START Entries supplied
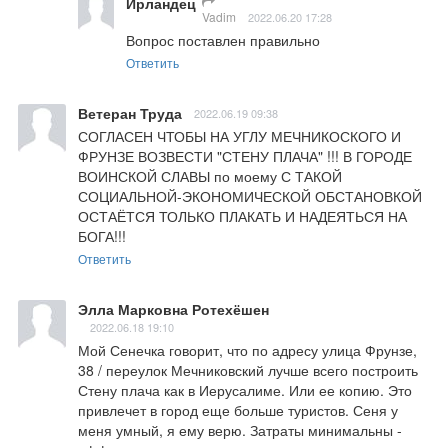
Ирландец
Vadim
2022.06.20 17:28
Вопрос поставлен правильно
Ответить
Ветеран Труда
2022.06.19 09:38
СОГЛАСЕН ЧТОБЫ НА УГЛУ МЕЧНИКОСКОГО И 
ФРУНЗЕ ВОЗВЕСТИ "СТЕНУ ПЛАЧА" !!! В ГОРОДЕ 
ВОИНСКОЙ СЛАВЫ по моему С ТАКОЙ 
СОЦИАЛЬНОЙ-ЭКОНОМИЧЕСКОЙ ОБСТАНОВКОЙ 
ОСТАЁТСЯ ТОЛЬКО ПЛАКАТЬ И НАДЕЯТЬСЯ НА 
БОГА!!!
Ответить
Элла Марковна Ротехёшен
2022.06.18 19:10
Мой Сенечка говорит, что по адресу улица Фрунзе, 
38 / переулок Мечниковский лучше всего построить 
Стену плача как в Иерусалиме. Или ее копию. Это 
привлечет в город еще больше туристов. Сеня у 
меня умный, я ему верю. Затраты минимальны -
END Entries supplied
### What the exercise asks
Every word of the data should be reproduced exactly; please omit any pictures.

### Response to this task
Ирландец
Vadim
2022.06.20 17:28
Вопрос поставлен правильно
Ответить
Ветеран Труда
2022.06.19 09:38
СОГЛАСЕН ЧТОБЫ НА УГЛУ МЕЧНИКОСКОГО И 
ФРУНЗЕ ВОЗВЕСТИ "СТЕНУ ПЛАЧА" !!! В ГОРОДЕ 
ВОИНСКОЙ СЛАВЫ по моему С ТАКОЙ 
СОЦИАЛЬНОЙ-ЭКОНОМИЧЕСКОЙ ОБСТАНОВКОЙ 
ОСТАЁТСЯ ТОЛЬКО ПЛАКАТЬ И НАДЕЯТЬСЯ НА 
БОГА!!!
Ответить
Элла Марковна Ротехёшен
2022.06.18 19:10
Мой Сенечка говорит, что по адресу улица Фрунзе, 
38 / переулок Мечниковский лучше всего построить 
Стену плача как в Иерусалиме. Или ее копию. Это 
привлечет в город еще больше туристов. Сеня у 
меня умный, я ему верю. Затраты минимальны -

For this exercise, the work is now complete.